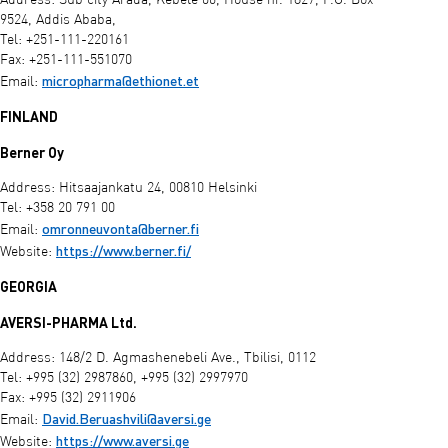
Address: Sub city Arada, Kebele 06, House nr. 1827, P.O. Box
9524, Addis Ababa,
Tel: +251-111-220161
Fax: +251-111-551070
micropharma@ethionet.et
Email:
FINLAND
Berner Oy
Address: Hitsaajankatu 24, 00810 Helsinki
Tel: +358 20 791 00
omronneuvonta@berner.fi
Email:
https://www.berner.fi/
Website:
GEORGIA
AVERSI-PHARMA Ltd.
Address: 148/2 D. Agmashenebeli Ave., Tbilisi, 0112
Tel: +995 (32) 2987860, +995 (32) 2997970
Fax: +995 (32) 2911906
David.Beruashvili@aversi.ge
Email:
https://www.aversi.ge
Website:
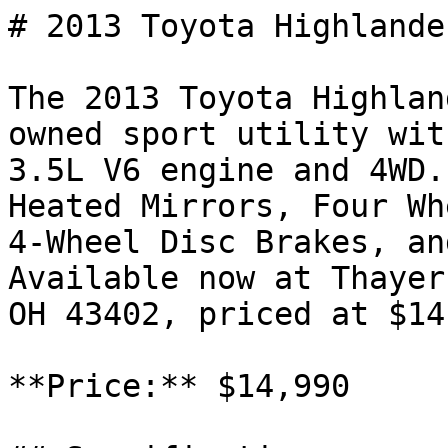
# 2013 Toyota Highlande
The 2013 Toyota Highlan
owned sport utility wit
3.5L V6 engine and 4WD.
Heated Mirrors, Four Wh
4-Wheel Disc Brakes, an
Available now at Thayer
OH 43402, priced at $14
**Price:** $14,990
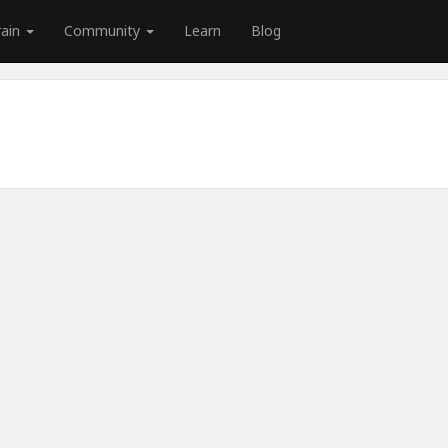
rain
Community
Learn
Blog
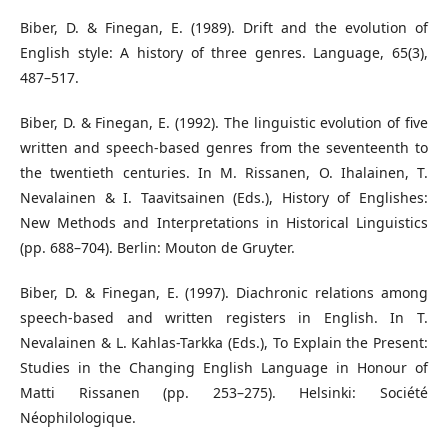
Biber, D. & Finegan, E. (1989). Drift and the evolution of
English style: A history of three genres. Language, 65(3),
487–517.
Biber, D. & Finegan, E. (1992). The linguistic evolution of five
written and speech-based genres from the seventeenth to
the twentieth centuries. In M. Rissanen, O. Ihalainen, T.
Nevalainen & I. Taavitsainen (Eds.), History of Englishes:
New Methods and Interpretations in Historical Linguistics
(pp. 688–704). Berlin: Mouton de Gruyter.
Biber, D. & Finegan, E. (1997). Diachronic relations among
speech-based and written registers in English. In T.
Nevalainen & L. Kahlas-Tarkka (Eds.), To Explain the Present:
Studies in the Changing English Language in Honour of
Matti Rissanen (pp. 253–275). Helsinki: Société
Néophilologique.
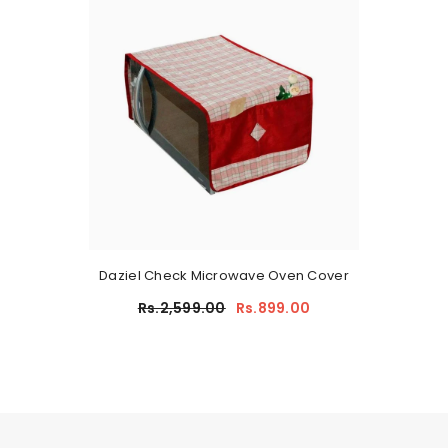
Daziel Check Microwave Oven Cover
Rs.2,599.00
Rs.899.00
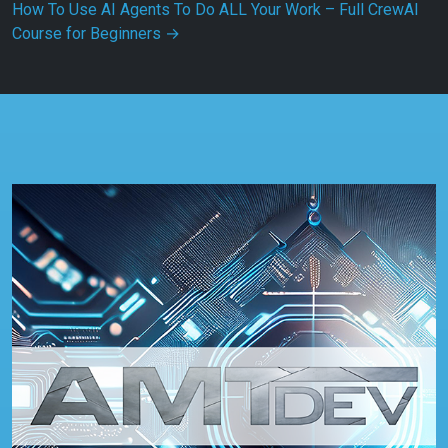
How To Use AI Agents To Do ALL Your Work – Full CrewAI
Course for Beginners
→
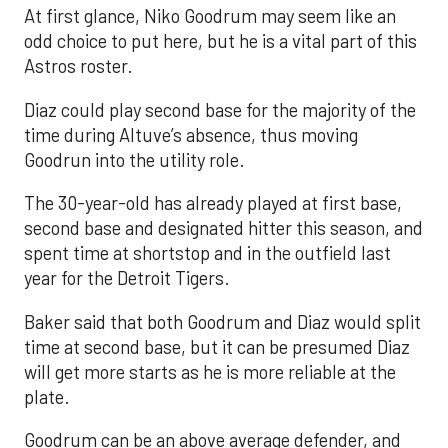
At first glance, Niko Goodrum may seem like an
odd choice to put here, but he is a vital part of this
Astros roster.
Diaz could play second base for the majority of the
time during Altuve’s absence, thus moving
Goodrun into the utility role.
The 30-year-old has already played at first base,
second base and designated hitter this season, and
spent time at shortstop and in the outfield last
year for the Detroit Tigers.
Baker said that both Goodrum and Diaz would split
time at second base, but it can be presumed Diaz
will get more starts as he is more reliable at the
plate.
Goodrum can be an above average defender, and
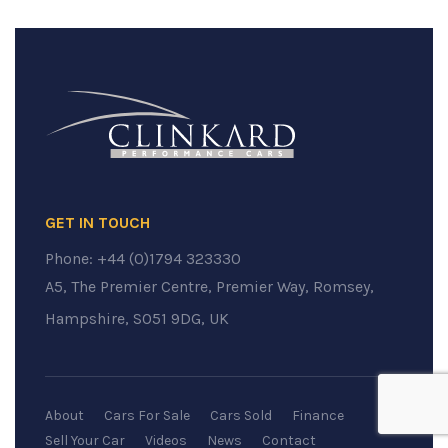
GET IN TOUCH
Phone:
+44 (0)1794 323330
A5, The Premier Centre, Premier Way, Romsey,
Hampshire, SO51 9DG, UK
About
Cars For Sale
Cars Sold
Finance
Sell Your Car
Videos
News
Contact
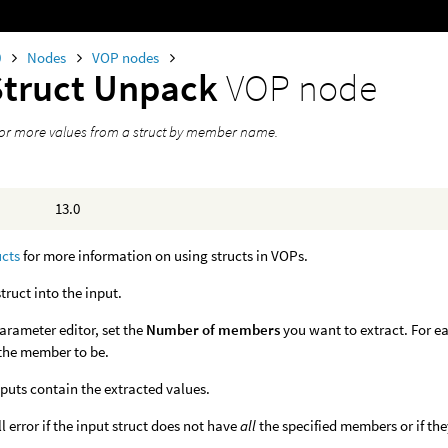
0
Nodes
VOP nodes
Struct Unpack
VOP node
 or more values from a struct by member name.
13.0
ucts
for more information on using structs in VOPs.
struct into the input.
parameter editor, set the
Number of members
you want to extract. For ea
the member to be.
puts contain the extracted values.
l error if the input struct does not have
all
the specified members or if they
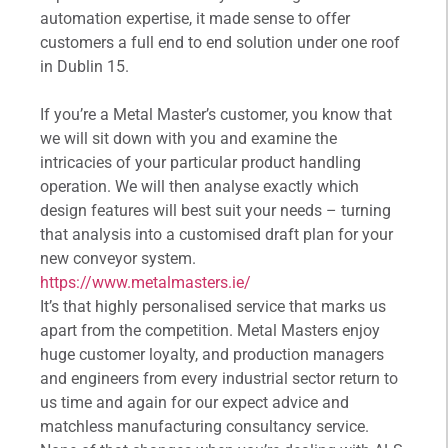
automation expertise, it made sense to offer
customers a full end to end solution under one roof
in Dublin 15.
If you’re a Metal Master’s customer, you know that
we will sit down with you and examine the
intricacies of your particular product handling
operation. We will then analyse exactly which
design features will best suit your needs – turning
that analysis into a customised draft plan for your
new conveyor system.
https://www.metalmasters.ie/
It’s that highly personalised service that marks us
apart from the competition. Metal Masters enjoy
huge customer loyalty, and production managers
and engineers from every industrial sector return to
us time and again for our expect advice and
matchless manufacturing consultancy service.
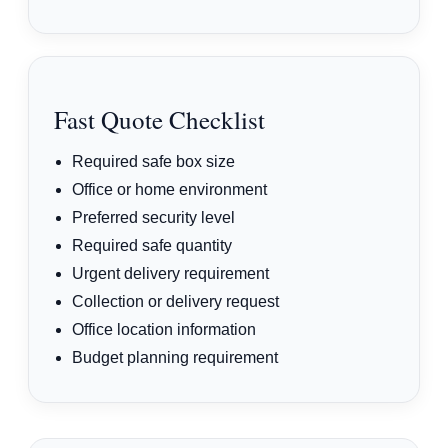
Fast Quote Checklist
Required safe box size
Office or home environment
Preferred security level
Required safe quantity
Urgent delivery requirement
Collection or delivery request
Office location information
Budget planning requirement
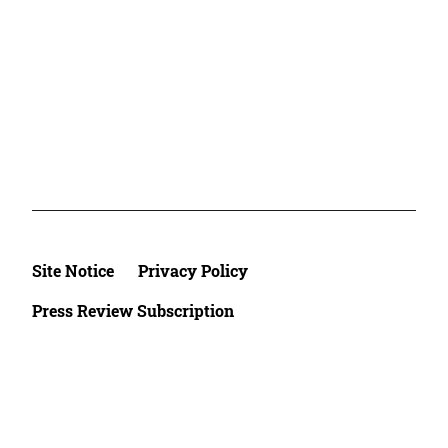
Site Notice
Privacy Policy
Press Review Subscription
©2026 Deutsche Afrika Stiftung e.V.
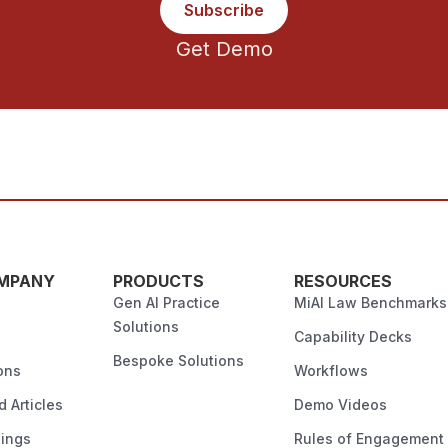
Subscribe
Get Demo
MPANY
PRODUCTS
RESOURCES
Gen AI Practice
MiAI Law Benchmarks
Solutions
Capability Decks
Bespoke Solutions
ons
Workflows
 Articles
Demo Videos
ings
Rules of Engagement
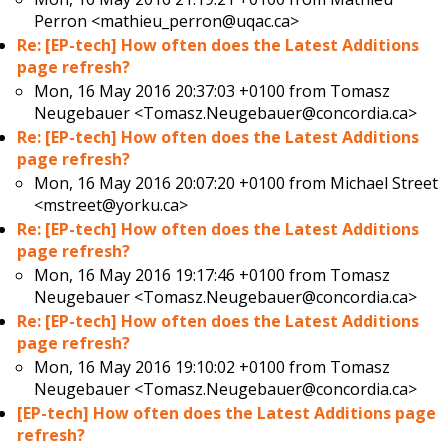
Perron <mathieu_perron@uqac.ca>
Re: [EP-tech] How often does the Latest Additions
page refresh?
Mon, 16 May 2016 20:37:03 +0100 from
Tomasz
Neugebauer <Tomasz.Neugebauer@concordia.ca>
Re: [EP-tech] How often does the Latest Additions
page refresh?
Mon, 16 May 2016 20:07:20 +0100 from
Michael Street
<mstreet@yorku.ca>
Re: [EP-tech] How often does the Latest Additions
page refresh?
Mon, 16 May 2016 19:17:46 +0100 from
Tomasz
Neugebauer <Tomasz.Neugebauer@concordia.ca>
Re: [EP-tech] How often does the Latest Additions
page refresh?
Mon, 16 May 2016 19:10:02 +0100 from
Tomasz
Neugebauer <Tomasz.Neugebauer@concordia.ca>
[EP-tech] How often does the Latest Additions page
refresh?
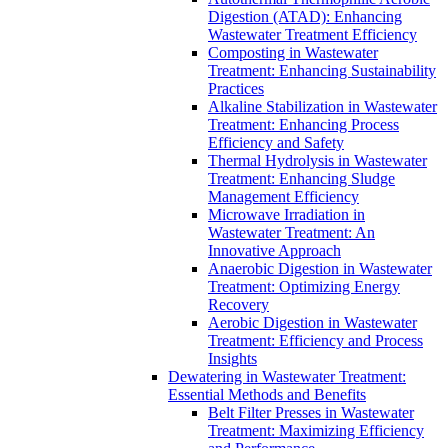
Digestion (ATAD): Enhancing
Wastewater Treatment Efficiency
Composting in Wastewater
Treatment: Enhancing Sustainability
Practices
Alkaline Stabilization in Wastewater
Treatment: Enhancing Process
Efficiency and Safety
Thermal Hydrolysis in Wastewater
Treatment: Enhancing Sludge
Management Efficiency
Microwave Irradiation in
Wastewater Treatment: An
Innovative Approach
Anaerobic Digestion in Wastewater
Treatment: Optimizing Energy
Recovery
Aerobic Digestion in Wastewater
Treatment: Efficiency and Process
Insights
Dewatering in Wastewater Treatment:
Essential Methods and Benefits
Belt Filter Presses in Wastewater
Treatment: Maximizing Efficiency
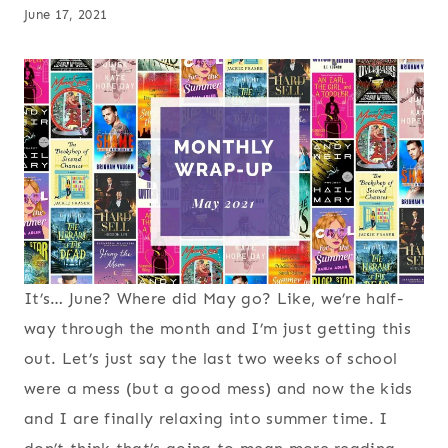
June 17, 2021
It’s… June? Where did May go? Like, we’re half-
way through the month and I’m just getting this
out. Let’s just say the last two weeks of school
were a mess (but a good mess) and now the kids
and I are finally relaxing into summer time. I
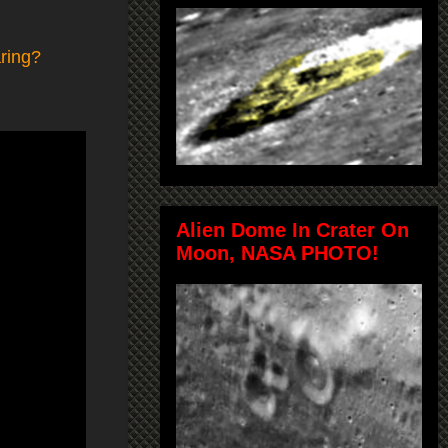
ring?
Alien Dome In Crater On
Moon, NASA PHOTO!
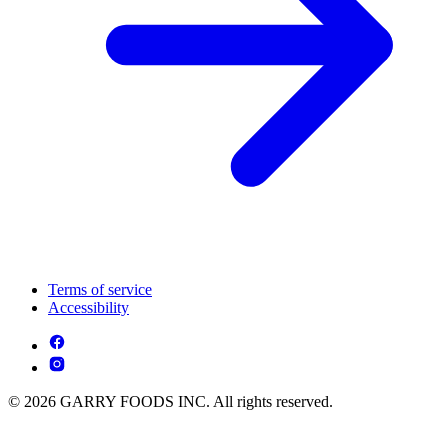
Terms of service
Accessibility
© 2026 GARRY FOODS INC. All rights reserved.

▸ What is required: Give the records above again verbatim, pictures omitted.

▸ Solution for this problem:
Address: Sub city Arada, Kebele 06, House nr. 1827, P.O. Box
9524, Addis Ababa,
Tel: +251-111-220161
Fax: +251-111-551070
micropharma@ethionet.et
Email:
FINLAND
Berner Oy
Address: Hitsaajankatu 24, 00810 Helsinki
Tel: +358 20 791 00
omronneuvonta@berner.fi
Email:
https://www.berner.fi/
Website:
GEORGIA
AVERSI-PHARMA Ltd.
Address: 148/2 D. Agmashenebeli Ave., Tbilisi, 0112
Tel: +995 (32) 2987860, +995 (32) 2997970
Fax: +995 (32) 2911906
David.Beruashvili@aversi.ge
Email:
https://www.aversi.ge
Website:
# 2013 Toyota Highlande
The 2013 Toyota Highlan
owned sport utility wit
3.5L V6 engine and 4WD.
Heated Mirrors, Four Wh
4-Wheel Disc Brakes, an
Available now at Thayer
OH 43402, priced at $14
**Price:** $14,990
rain
Community
Learn
Blog
Biber, D. & Finegan, E. (1989). Drift and the evolution of
English style: A history of three genres. Language, 65(3),
487–517.
Biber, D. & Finegan, E. (1992). The linguistic evolution of five
written and speech-based genres from the seventeenth to
the twentieth centuries. In M. Rissanen, O. Ihalainen, T.
Nevalainen & I. Taavitsainen (Eds.), History of Englishes:
New Methods and Interpretations in Historical Linguistics
(pp. 688–704). Berlin: Mouton de Gruyter.
Biber, D. & Finegan, E. (1997). Diachronic relations among
speech-based and written registers in English. In T.
Nevalainen & L. Kahlas-Tarkka (Eds.), To Explain the Present:
Studies in the Changing English Language in Honour of
Matti Rissanen (pp. 253–275). Helsinki: Société
Néophilologique.
Daziel Check Microwave Oven Cover
Rs.2,599.00
Rs.899.00
How To Use AI Agents To Do ALL Your Work – Full CrewAI
Course for Beginners
→
At first glance, Niko Goodrum may seem like an
odd choice to put here, but he is a vital part of this
Astros roster.
Diaz could play second base for the majority of the
time during Altuve’s absence, thus moving
Goodrun into the utility role.
The 30-year-old has already played at first base,
second base and designated hitter this season, and
spent time at shortstop and in the outfield last
year for the Detroit Tigers.
Baker said that both Goodrum and Diaz would split
time at second base, but it can be presumed Diaz
will get more starts as he is more reliable at the
plate.
Goodrum can be an above average defender, and
GET IN TOUCH
Phone:
+44 (0)1794 323330
A5, The Premier Centre, Premier Way, Romsey,
Hampshire, SO51 9DG, UK
About
Cars For Sale
Cars Sold
Finance
Sell Your Car
Videos
News
Contact
0
Nodes
VOP nodes
Struct Unpack
VOP node
 or more values from a struct by member name.
13.0
ucts
for more information on using structs in VOPs.
struct into the input.
parameter editor, set the
Number of members
you want to extract. For ea
the member to be.
puts contain the extracted values.
l error if the input struct does not have
all
the specified members or if they
automation expertise, it made sense to offer
customers a full end to end solution under one roof
in Dublin 15.
If you’re a Metal Master’s customer, you know that
we will sit down with you and examine the
intricacies of your particular product handling
operation. We will then analyse exactly which
design features will best suit your needs – turning
that analysis into a customised draft plan for your
new conveyor system.
https://www.metalmasters.ie/
It’s that highly personalised service that marks us
apart from the competition. Metal Masters enjoy
huge customer loyalty, and production managers
and engineers from every industrial sector return to
us time and again for our expect advice and
matchless manufacturing consultancy service.
Fast Quote Checklist
Required safe box size
Office or home environment
Preferred security level
Required safe quantity
Urgent delivery requirement
Collection or delivery request
Office location information
Budget planning requirement
Site Notice
Privacy Policy
Press Review Subscription
©2026 Deutsche Afrika Stiftung e.V.
Subscribe
Get Demo
MPANY
PRODUCTS
RESOURCES
Gen AI Practice
MiAI Law Benchmarks
Solutions
Capability Decks
Bespoke Solutions
ons
Workflows
 Articles
Demo Videos
ings
Rules of Engagement
Perron <mathieu_perron@uqac.ca>
Re: [EP-tech] How often does the Latest Additions
page refresh?
Mon, 16 May 2016 20:37:03 +0100 from
Tomasz
Neugebauer <Tomasz.Neugebauer@concordia.ca>
Re: [EP-tech] How often does the Latest Additions
page refresh?
Mon, 16 May 2016 20:07:20 +0100 from
Michael Street
<mstreet@yorku.ca>
Re: [EP-tech] How often does the Latest Additions
page refresh?
Mon, 16 May 2016 19:17:46 +0100 from
Tomasz
Neugebauer <Tomasz.Neugebauer@concordia.ca>
Re: [EP-tech] How often does the Latest Additions
page refresh?
Mon, 16 May 2016 19:10:02 +0100 from
Tomasz
Neugebauer <Tomasz.Neugebauer@concordia.ca>
[EP-tech] How often does the Latest Additions page
refresh?
Digestion (ATAD): Enhancing
Wastewater Treatment Efficiency
Composting in Wastewater
Treatment: Enhancing Sustainability
Practices
Alkaline Stabilization in Wastewater
Treatment: Enhancing Process
Efficiency and Safety
Thermal Hydrolysis in Wastewater
Treatment: Enhancing Sludge
Management Efficiency
Microwave Irradiation in
Wastewater Treatment: An
Innovative Approach
Anaerobic Digestion in Wastewater
Treatment: Optimizing Energy
Recovery
Aerobic Digestion in Wastewater
Treatment: Efficiency and Process
Insights
Dewatering in Wastewater Treatment:
Essential Methods and Benefits
Belt Filter Presses in Wastewater
Treatment: Maximizing Efficiency
June 17, 2021
It’s… June? Where did May go? Like, we’re half-
way through the month and I’m just getting this
out. Let’s just say the last two weeks of school
were a mess (but a good mess) and now the kids
and I are finally relaxing into summer time. I
ring?
Alien Dome In Crater On
Moon, NASA PHOTO!
Terms of service
Accessibility
© 2026 GARRY FOODS INC. All rights reserved.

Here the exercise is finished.